Below are records; how many of their lines hold the string "sillas"? Reply with nothing but the number.

### Available data:
────────────────────────────────────────

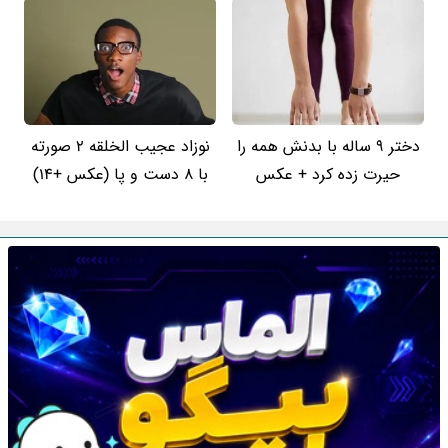
دختر 9 ساله با بدنش همه را
نوزاد عجیب الخلقه 2 صورته
حیرت زده کرد + عکس
با 8 دست و پا (عکس +14)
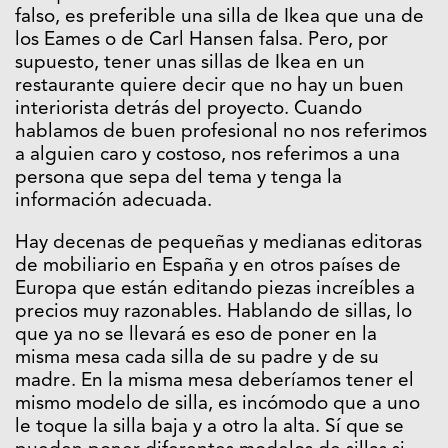
falso, es preferible una silla de Ikea que una de
los Eames o de Carl Hansen falsa. Pero, por
supuesto, tener unas sillas de Ikea en un
restaurante quiere decir que no hay un buen
interiorista detrás del proyecto. Cuando
hablamos de buen profesional no nos referimos
a alguien caro y costoso, nos referimos a una
persona que sepa del tema y tenga la
información adecuada.
Hay decenas de pequeñas y medianas editoras
de mobiliario en España y en otros países de
Europa que están editando piezas increíbles a
precios muy razonables. Hablando de sillas, lo
que ya no se llevará es eso de poner en la
misma mesa cada silla de su padre y de su
madre. En la misma mesa deberíamos tener el
mismo modelo de silla, es incómodo que a uno
le toque la silla baja y a otro la alta. Sí que se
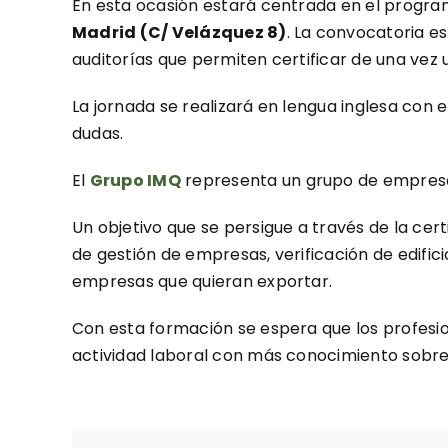
En esta ocasión estará centrada en el progr
Madrid (C/ Velázquez 8)
. La convocatoria es
auditorías que permiten certificar de una vez
La jornada se realizará en lengua inglesa con
dudas.
El
Grupo IMQ
representa un grupo de empresas 
Un objetivo que se persigue a través de la cer
de gestión de empresas, verificación de edific
empresas que quieran exportar.
Con esta formación se espera que los profesi
actividad laboral con más conocimiento sobre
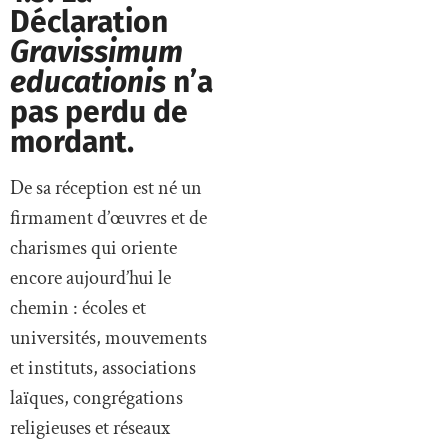
Déclaration
Gravissimum
educationis
n’a
pas perdu de
mordant.
De sa réception est né un
firmament d’œuvres et de
charismes qui oriente
encore aujourd’hui le
chemin : écoles et
universités, mouvements
et instituts, associations
laïques, congrégations
religieuses et réseaux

────────────────────────────────────────

### Solution to the problem:
2